I confess that Avedisian's name wasn't familiar to me when I walked into this show. With the aid of the gallery's literature (as well as a bit of help from the web) I can report that he was born in Lowell, Massachusetts, and studied at the School of the Museum of Fine Arts, Boston. After having had at least one show in the Boston area, he moved to New York in the late '50s.
There he studied a bit more (at the School of Visual Arts), and became involved with the adult New York art scene. He was part of a whole younger generation of abstract artists: near-contemporaries included Darby Bannard (1934-2016), Frank Stella (b. 1936), and Larry Poons (b. 1937). From what l can tell, it seems that Avedisian's initial abstractions were painterly, in the tradition of first-generation abstract expressionism, and only became post-painterly later on.
He had a show in 1958 at the short-lived Hansa Gallery.

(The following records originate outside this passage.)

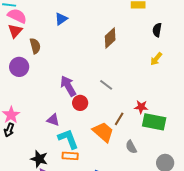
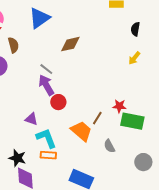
blue triangle: (61, 19) -> (39, 18), size x1.6
brown diamond: (110, 38) -> (70, 44), moved, turned 30
gray line: (106, 85) -> (46, 69), moved

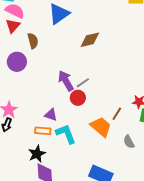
gray line: (46, 69) -> (83, 83), moved, turned -72
orange rectangle: (48, 155) -> (43, 131), moved
black star: (17, 158) -> (37, 154), turned 30

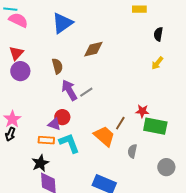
red triangle: (13, 26) -> (16, 53), moved
brown semicircle: (33, 41) -> (57, 66), moved
red circle: (78, 98) -> (62, 117), moved
gray semicircle: (129, 142) -> (132, 151), turned 40

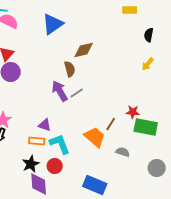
brown semicircle: (57, 66) -> (70, 69), moved
red circle: (62, 117) -> (55, 166), moved
gray semicircle: (132, 151) -> (123, 152), turned 96

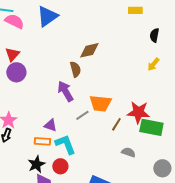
blue triangle: (53, 24) -> (47, 16), moved
gray line: (77, 93) -> (82, 115), moved
red star: (133, 112) -> (138, 112), size x1.6
orange trapezoid: (95, 137) -> (100, 103), moved, turned 145

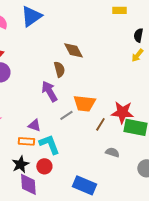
brown diamond: (89, 50) -> (73, 50), turned 75
yellow arrow: (153, 64) -> (137, 55), moved

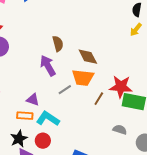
brown diamond: (73, 50) -> (88, 57), moved
cyan L-shape: (49, 144) -> (48, 119), turned -35
gray semicircle: (112, 152) -> (120, 130), moved

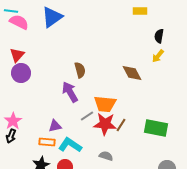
brown diamond: (88, 57) -> (132, 73), moved
red star: (121, 87) -> (105, 124), moved
purple triangle: (33, 100) -> (55, 126), turned -32
gray semicircle: (120, 130) -> (106, 156), moved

Though it's not clear to me what kind of work he showed, the gallery was under the direction of Richard Bellamy & Ivan Karp, two live wires on the neo-Dada, pop-art front.

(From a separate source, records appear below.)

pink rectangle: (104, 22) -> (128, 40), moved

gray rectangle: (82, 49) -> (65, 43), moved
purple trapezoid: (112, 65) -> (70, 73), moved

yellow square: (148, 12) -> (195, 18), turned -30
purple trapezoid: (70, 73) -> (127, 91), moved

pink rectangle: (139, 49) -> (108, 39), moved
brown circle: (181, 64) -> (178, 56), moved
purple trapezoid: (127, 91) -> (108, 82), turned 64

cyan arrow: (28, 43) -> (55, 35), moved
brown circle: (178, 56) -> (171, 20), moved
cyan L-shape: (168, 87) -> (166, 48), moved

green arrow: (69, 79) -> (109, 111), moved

The Berry Campbell literature suggests that Avedisian combined the "hot" colors of pop with the "cool, more analytical qualities of Color Field painting." Certainly, Avedisian's colors are bright, but I don't see any further analogies with the limited and coloristically obvious palette of the likes of Warhol, Wesselman, Rosenquist or Lichtenstein.
Rather, I find most of Avedisian's colors far more varied & sophisticated than pop-art colors—fortunately (as far as I'm concerned).
All of these paintings are about circles, and of course circles are richly allusive: they are reminiscent of everything from suns, moon and stars to faces and bouncing balls – even (to be a little anachronistic) emojis.
These shapes are not only allusive but also wonderfully cheerful.
And there seems to be a sort of progression in this show from paintings with two, three or five little balls – decorated in various ways --- to paintings with just one.
The balls in the paintings with one ball in them are striped, like beach balls. The biggest canvas, a majestic horizontal in deep purple, has only a small ball floating near its lower edge – this ball is striped with a lighter purple and orange. It is a very impressive work.
But I guess my real favorites are the ones where the balls grow big, big and bigger, until they outgrow the canvas and only a portion of them can be shown---like the moon coming over a mountain.
There are five of these paintings in all, including one right at the entrance, one in the first gallery space, one (a smaller watercolor) in the central space, and two at the very back of the gallery.
The one I have chosen to reproduce hangs on the southernmost gallery wall. Here the circle has grown so big that only a quarter of it can be shown. The circle has navy blue and lime green vertical stripes, while the field that it dominates is a rich cinnamon brown. And the stripes descend from the top of the painting, making the ball look impossibly large and imposing.
But what is it, really? The moon seen through a powerful telescope? Or the ocean seen through a periscope? The magic of abstraction is it can be all of these – or none.